Slashdot Mirror


Google Sheds Light On 'Dark Web' With PDF Search

CWmike writes "Google this week took another step in its effort to shed light on the so-called Dark Web, announcing that its search engine can now search scanned documents in a PDF. In April, Google announced that it was looking for ways for its search engine to index HTML forms such as drop-down boxes or select menus that otherwise couldn't be found or indexed." An announcement is available at the official Google blog, and it contains some demonstration searches.

3 of 78 comments (clear)

  1. Re:Just what we needed by Ed+Avis · · Score: 2, Interesting

    Well, if it's a form with a GET request then it should be safe to request it, and it's used merely to display some information. Forms using the POST method, which performs an action, are less safe and I'd hope Google is not trying to spider those.

    If people want their sites to be indexed, they shouldn't use forms for navigation.

    So the alternative is automatically generating pages and pages of links to every possible item in the database just so that search engines can follow them?
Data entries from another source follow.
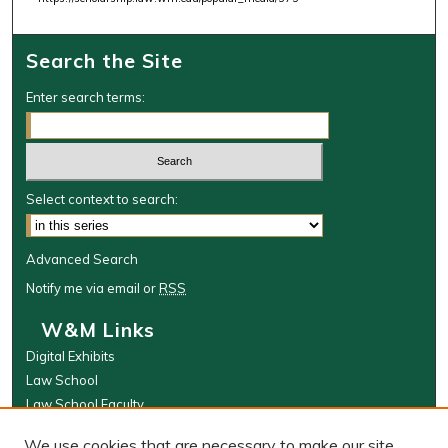
i
n
Search the Site
u
t
Enter search terms:
e
s
,
5
Select context to search:
1
s
Advanced Search
e
Notify me via email or
RSS
c
o
W&M Links
n
Digital Exhibits
d
Law School
s
Law School Faculty
The Wolf Law Library
We use cookies that are necessary to make our site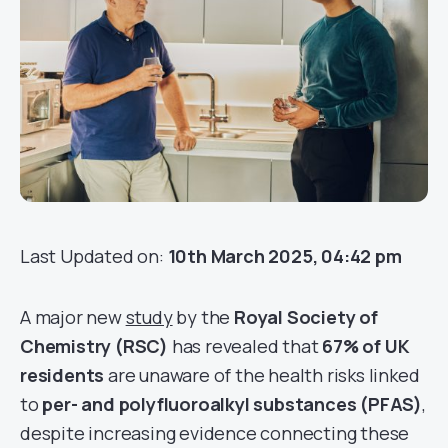
Last Updated on:
10th March 2025, 04:42 pm
A major new
study
by the
Royal Society of
Chemistry (RSC)
has revealed that
67% of UK
residents
are unaware of the health risks linked
to
per- and polyfluoroalkyl substances (PFAS)
,
despite increasing evidence connecting these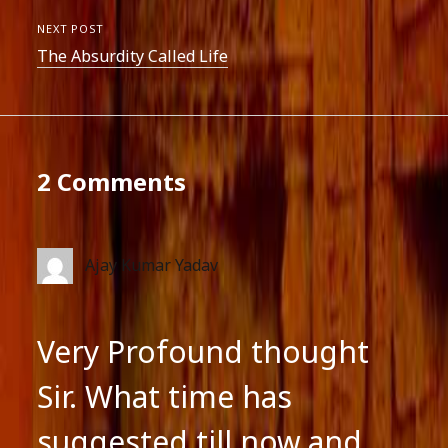
NEXT POST
The Absurdity Called Life
2 Comments
Ajay Kumar Yadav
Very Profound thought
Sir. What time has
suggested till now,and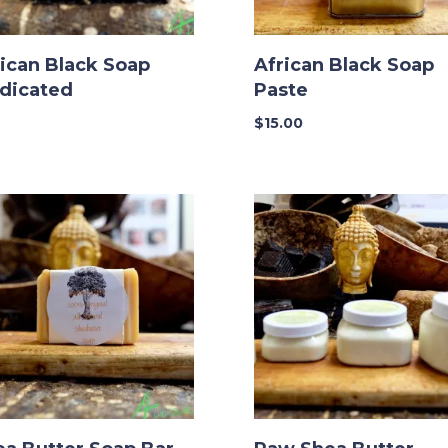
ican Black Soap
African Black Soap
dicated
Paste
$
15.00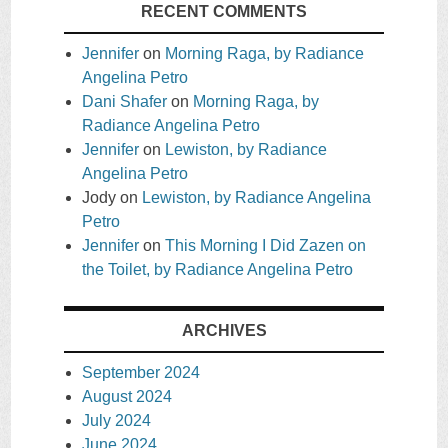
RECENT COMMENTS
Jennifer
on
Morning Raga, by Radiance
Angelina Petro
Dani Shafer
on
Morning Raga, by
Radiance Angelina Petro
Jennifer
on
Lewiston, by Radiance
Angelina Petro
Jody
on
Lewiston, by Radiance Angelina
Petro
Jennifer
on
This Morning I Did Zazen on
the Toilet, by Radiance Angelina Petro
ARCHIVES
September 2024
August 2024
July 2024
June 2024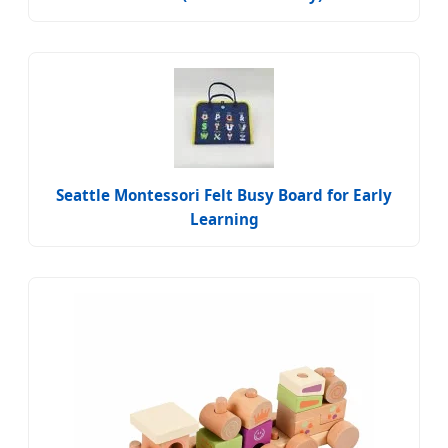
Seattle Montessori Felt Busy Board for Early
Learning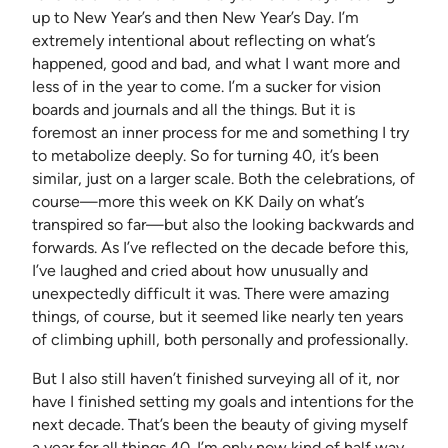
up to New Year’s and then New Year’s Day. I’m
extremely intentional about reflecting on what’s
happened, good and bad, and what I want more and
less of in the year to come. I’m a sucker for vision
boards and journals and all the things. But it is
foremost an inner process for me and something I try
to metabolize deeply. So for turning 40, it’s been
similar, just on a larger scale. Both the celebrations, of
course—more this week on KK Daily on what’s
transpired so far—but also the looking backwards and
forwards. As I’ve reflected on the decade before this,
I’ve laughed and cried about how unusually and
unexpectedly difficult it was. There were amazing
things, of course, but it seemed like nearly ten years
of climbing uphill, both personally and professionally.
But I also still haven’t finished surveying all of it, nor
have I finished setting my goals and intentions for the
next decade. That’s been the beauty of giving myself
a year for all things 40. I’m only now kind of half way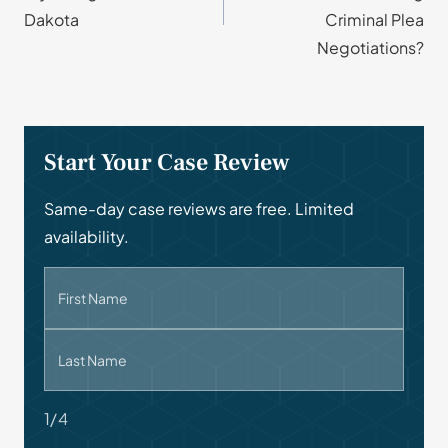
Dakota
Criminal Plea
Negotiations?
Start Your Case Review
Same-day case reviews are free. Limited
availability.
First Name
Last Name
1/4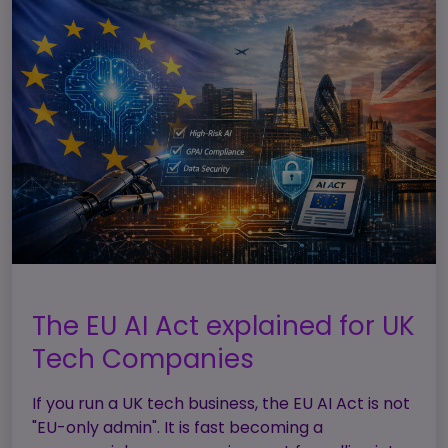
The EU AI Act explained for UK
Tech Companies
If you run a UK tech business, the EU AI Act is not
"EU-only admin". It is fast becoming a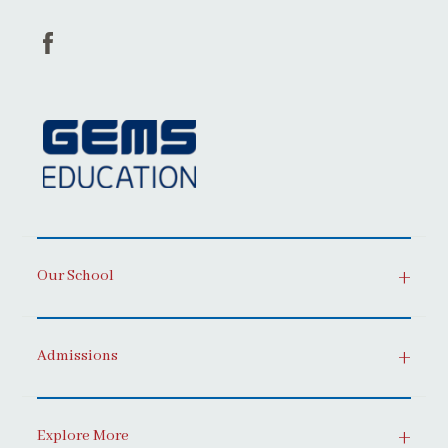
Our School
Admissions
Explore More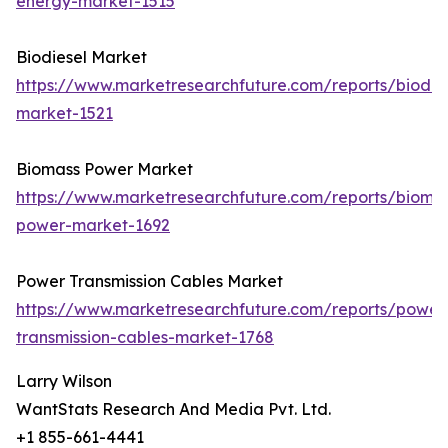
energy-market-1515
Biodiesel Market
https://www.marketresearchfuture.com/reports/biodie
market-1521
Biomass Power Market
https://www.marketresearchfuture.com/reports/bioma
power-market-1692
Power Transmission Cables Market
https://www.marketresearchfuture.com/reports/power
transmission-cables-market-1768
Larry Wilson
WantStats Research And Media Pvt. Ltd.
+1 855-661-4441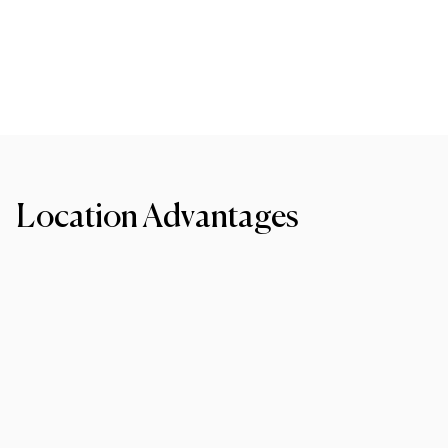
Location Advantages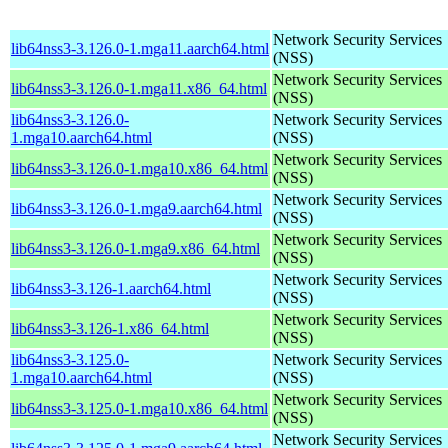
Network Security Services
lib64nss3-3.126.0-1.mga11.aarch64.html
(NSS)
Network Security Services
lib64nss3-3.126.0-1.mga11.x86_64.html
(NSS)
lib64nss3-3.126.0-
Network Security Services
1.mga10.aarch64.html
(NSS)
Network Security Services
lib64nss3-3.126.0-1.mga10.x86_64.html
(NSS)
Network Security Services
lib64nss3-3.126.0-1.mga9.aarch64.html
(NSS)
Network Security Services
lib64nss3-3.126.0-1.mga9.x86_64.html
(NSS)
Network Security Services
lib64nss3-3.126-1.aarch64.html
(NSS)
Network Security Services
lib64nss3-3.126-1.x86_64.html
(NSS)
lib64nss3-3.125.0-
Network Security Services
1.mga10.aarch64.html
(NSS)
Network Security Services
lib64nss3-3.125.0-1.mga10.x86_64.html
(NSS)
Network Security Services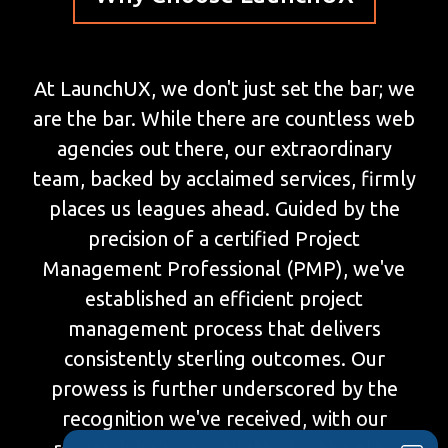
At LaunchUX, we don't just set the bar; we
are the bar. While there are countless web
agencies out there, our extraordinary
team, backed by acclaimed services, firmly
places us leagues ahead. Guided by the
precision of a certified Project
Management Professional (PMP), we've
established an efficient project
management process that delivers
consistently sterling outcomes. Our
prowess is further underscored by the
recognition we've received, with our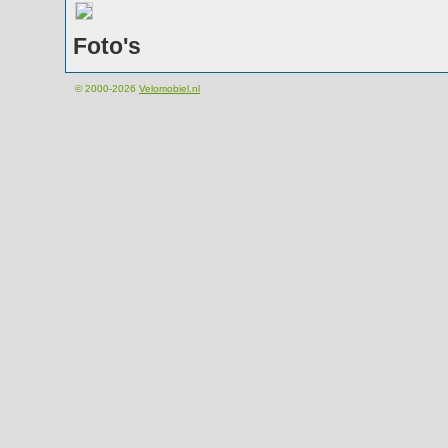
Foto's
© 2000-2026
Velomobiel.nl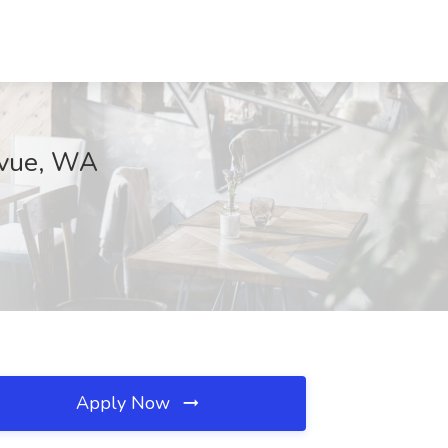
levue, WA
Apply Now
If a form is the most natural and convenient interface for a human there's no reason the spider can't use it too.

    --
    -- Ed Avis ed@membled.com
  2. Not so new? by Archon-X · · Score: 5, Interesting

    Google has long since favoured PDFs - and gives them boosted results, under the guise that anyone who makes a PDF has something serious to say, I guess.

    You may have noticed of late that people are wise to this - there are a bunch of sites that are embedding popular search terms / results in PDF files, and clustering their sites with adverts.

  3. Tesseract by mcrbids · · Score: 4, Interesting

    Not so sure about PDFs as an image format - which is exactly what you have when you use PDF to hold scanned documents. I think the more interesting point is that they feel they have an OCR package good enough to be trustworthy. I wonder if it's based on the Tesseract OCR software that they adopted a while back?

    I played with it for a while, and got very poor results from the command line. Even when I made a png or bmp of a full screen single word "HELLO" in 200 pixel font with GIMP (about as perfect as input gets!) I'd often get "HEHO" or "H3H0" or god only knows what else.

    Of course, this is when the project relaunch was first announced a year or two ago, I certainly hope it's better now! Looking at their web page, it does appear that there's some significant activity going on. Yay Google!

    Maybe I'll try it again, and see if it's worth using yet?

    --
    I have no problem with your religion until you decide it's reason to deprive others of the truth.